[Page-level text extractions]
▶

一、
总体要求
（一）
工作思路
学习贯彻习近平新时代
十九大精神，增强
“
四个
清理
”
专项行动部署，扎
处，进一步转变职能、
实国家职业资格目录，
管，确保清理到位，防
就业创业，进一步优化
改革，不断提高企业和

◀
▶

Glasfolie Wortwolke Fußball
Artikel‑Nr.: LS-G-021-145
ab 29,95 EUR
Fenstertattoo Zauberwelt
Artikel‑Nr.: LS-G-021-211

◀

▸ **Task statement**: Taking the entries above, restate exactly those lines that fall between the line with "Fenstertattoo Zauberwelt" and the line with "Artikel‑Nr.: LS-G-021-211", keeping both of those lines too.

▸ **Your response**:
Fenstertattoo Zauberwelt
Artikel‑Nr.: LS-G-021-211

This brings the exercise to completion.